Not quite sure I understand all of your question. But, I do think, for our a society as a whole, we would benefit from having our youth involved in the outdoors and preserving our wild areas, and not just for looking pretty, but real conservation, which means using, understanding and harvesting from nature. Hunting is one very good way. Unfortunately, we are losing more and more of that culture with every generation. Even living where I do, where gun deer season is virtually a holiday and there is more blaze orange per square mile than any other attire, it is on the downturn. 

As for the last part of your question, I never hunted, no one in my family hunted, didn't like hunting, didn't like guns, wouldn't touch a bird, wouldn't let a "shock collar" anywhere near my dogs, though I won't go so far as to say I was ever a clicker trainer. ;-) My husband's family, all hunters, I still never got into it, wanted nothing to do with venison or any other wild game, except fish, I do love to fish.

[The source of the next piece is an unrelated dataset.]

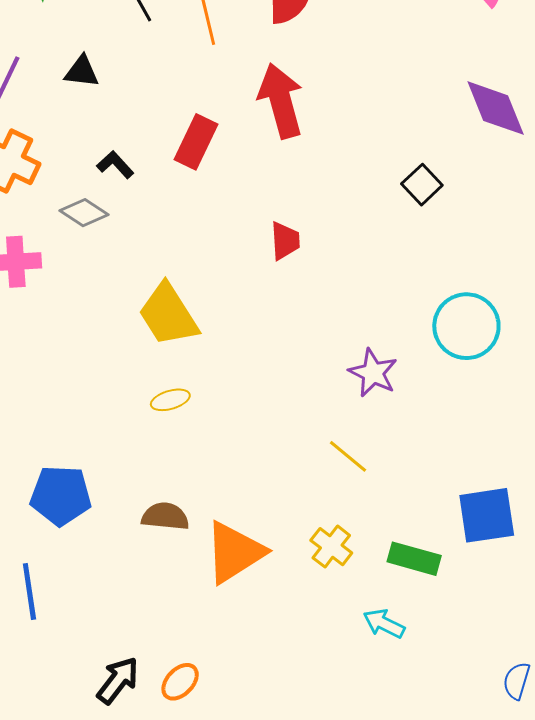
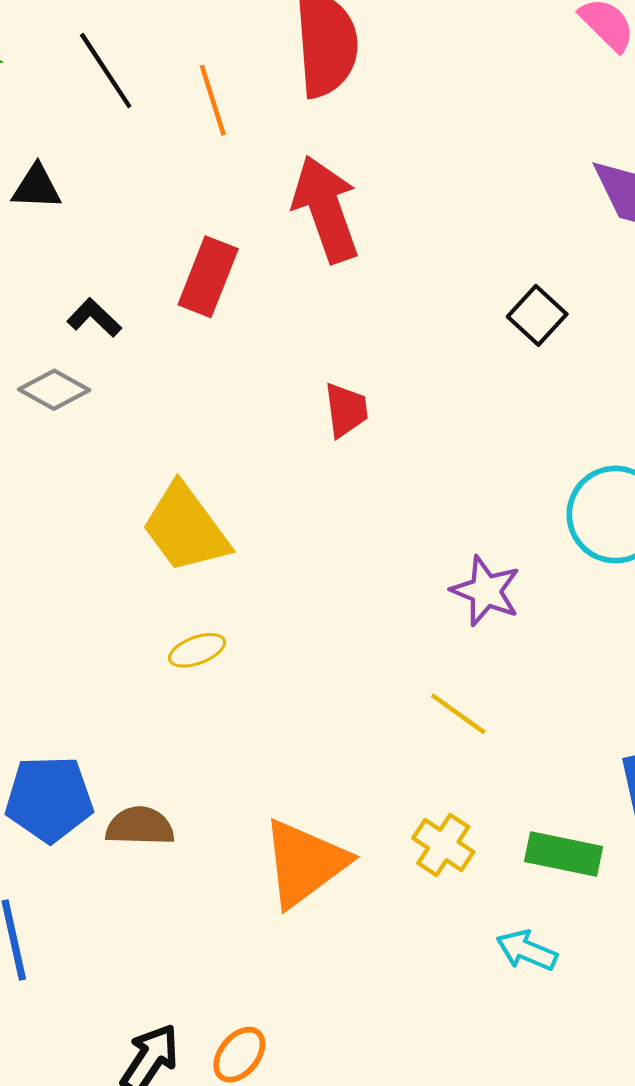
brown semicircle: (165, 516) -> (140, 826), moved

As long as someone else baited my hook. Late 30s I got my first real Lab, non rescue dog ($250 from a genuine backyard breeder). One of my husband's coworkers ran AKC HT with his golden, talked me into trying it, told me to get Richard Wolters' Gundog. We trained with bumpers, the occasional pigeon if we got real lucky at the farm. He was a very obedient, well-trained dog. Until we went on our first pheasant hunt. He never lost a bird and delivered every one to hand, but everything in between was not fun. Got home from that trip and signed up Hudson for boot camp with the local trainer, joined his training group, which was not easy. They were guys less than thrilled to be saddled with another noob, let alone a female that knew absolutely nothing. Ran my first JH, never having seen a HT in my life. Never picked up a bird at that first test (they used chukars, neither of us knew what chukars were then), drove home 3 hours and went to work harder. Hudson didn't fail another JH, finished his SH with 2 fails. 16 years later, we're trying FT and still having fun running our dogs. I also discovered I love pheasant hunting, I like to shoot guns and I can even bait my own hook now. 

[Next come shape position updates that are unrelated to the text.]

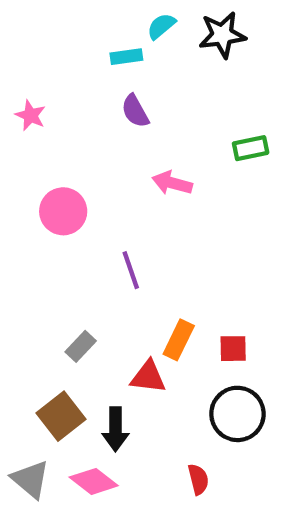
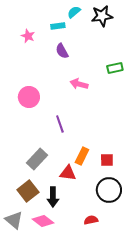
pink star: (31, 115) -> (28, 36), moved
gray rectangle: (81, 346) -> (37, 159), size x1.5
red semicircle: (198, 479) -> (91, 220), turned -88

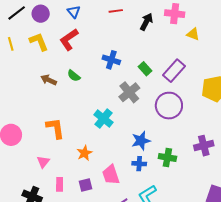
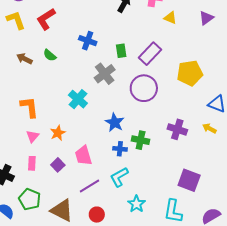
green rectangle: (145, 69) -> (121, 51), turned 32
blue star: (141, 141) -> (115, 122), turned -30
purple cross: (204, 146) -> (177, 129), turned 30
pink triangle: (43, 162) -> (33, 136), moved
blue cross: (139, 164) -> (120, 149), moved
purple square: (86, 185) -> (58, 165), turned -32

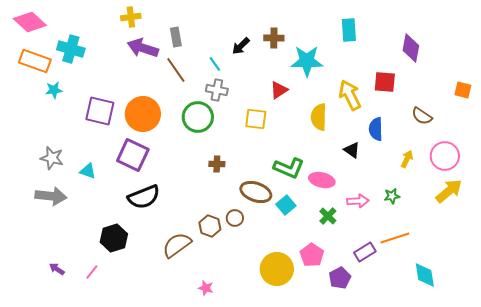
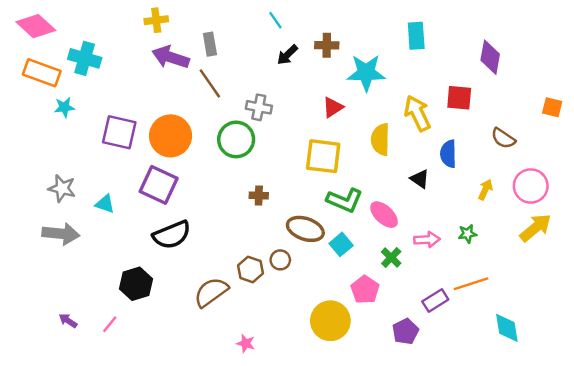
cyan line: (215, 64) -> (275, 20), moved
yellow square: (256, 119) -> (323, 156), moved, size x1.4
pink ellipse: (322, 180) -> (384, 215), turned 30
pink pentagon: (312, 255) -> (365, 290), moved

My son, now 30, was raised hunting and continues to love hunting. He has three dogs, only one a Lab. He shoots for me and doesn't mind training on a rare occasion, but he has no desire to run HT or FT. He was bird boy for years, possibly it was burned out of him early, the bugs, the nasty birds, being wet, cold, hot, missing social life, doesn't seem to have much appeal to him.


----------



## IowaBayDog (May 17, 2006)

Peter Balzer said:


> If a possible solution is to "create" the ideal club member wouldn't it stand to reason that we should be shooting even low in the age bracket? Should we be trying to "hook" the 8-18 year old? A strong argument could be made that what the child loves do the family will follow. Instead of spending evenings or weekends at a ball field, stadium, court etc the kid and family spend it training?


My kids are involved and love doing it, but they are young and that may change. The problem with attracting the 8-18 year olds is they likely won't have the time or means to really play the game for 10-20 years into their adulthood. Unless there are some very special circumstances it would be pretty impossible for someone to be competitive or even own a dog during college or fresh out of college while apartment living etc. Attracting the young kids to make a family sport so that the parent(s) can justify the time and cost is one way to help though.


----------



## MooseGooser (May 11, 2003)

My OPINION!!

I believe one of if not the biggest deter-ant that turns new blood away is "Elitism"

Venue bashing, statements made that certain titles dont "mean anything". Wanting to stand and "Preach" to a new member,instead of Training, and teaching.

You clubs that have a new member show up for their first training day,then put that member out on a gun station, then forget about that guy because all of you "senior" members of that club get so wrapped up in YOUR training day,, you forget the new guy! He walks away with a pretty bad taste in his mouth Cause he worked all day,, and then finally,,, in second thought,,,, got his chance to run his dog,,then they struggle. 

The "senior" members want to go home cause "Their" day is over,, and they want to leave... No real time spent with new club member... I have seen it happen more times than I would like to admit..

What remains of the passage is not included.